Unfortunately, there is a large knowing-doing gap in board governance. Boards typically set neither the ethical tone nor the purpose-based strategic ends for the organization. Instead the prevailing board process today is custodial and reactive. It appears the Enron Board with its highly scripted board meetings never even stated policies regarding adherence to legality, much less prudence. If it had and then insisted on regular data proving compliance, Management would have had to lie to its board to do what it did. That still may have happened, but the board’s will would have been clear. Any smoke the board smelled would have had definite actionable policy violation implications. The board had no such policies and had even waived its own ethics code.
The usual form of board process, that of reports, questions, and approvals, does not constitute proactive leadership on the part of the board. It rather reveals a reactive and passive board. Integrity of governance is endangered, if not lacking, under such governance. Worse yet, passive boards unknowingly contribute to the corruption of the office of CEO because of failure to oversee power. Unchecked power, no matter the organization or amount of trust the board has in the CEO, is corrupting.

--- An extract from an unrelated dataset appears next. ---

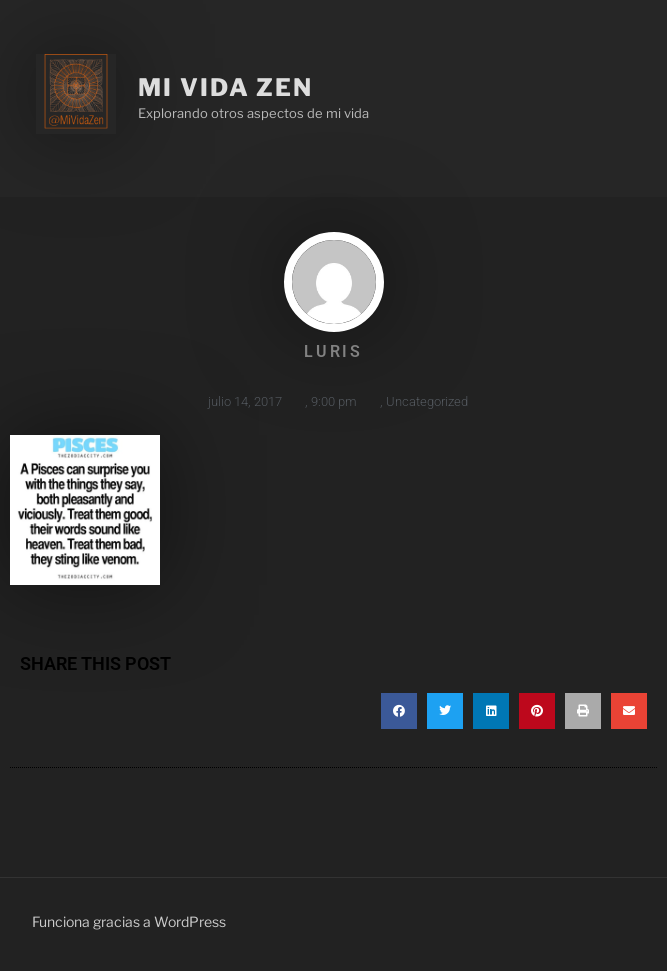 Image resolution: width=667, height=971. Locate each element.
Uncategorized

The board becomes inadvertently complicit in permitting such corrupting power.
To achieve and assure governance integrity trustees must be trained in governance. Training and experience in management are, at best, insufficient for trusteeship. The trustee is not called to manage but to govern, requiring a different set of attributes and competencies. Neither is instruction in boardroom tips and good ideas adequate for governance competence, nor does it even enable a board to be proactively strategic or “set the ethical tone.”
Until boards see themselves, not only as the legal and moral agent or trustee for ownership, but as a vital part of the organization expected to added value for the owners (real or moral) and are willing to invest in themselves, they will continue governing (or not governing) as they always have. They may be earnest, well-intentioned, moral trustees, but their governance will lack the initiative and integrity necessary to protect the organization, risking failure in their fiduciary responsibility as trustees.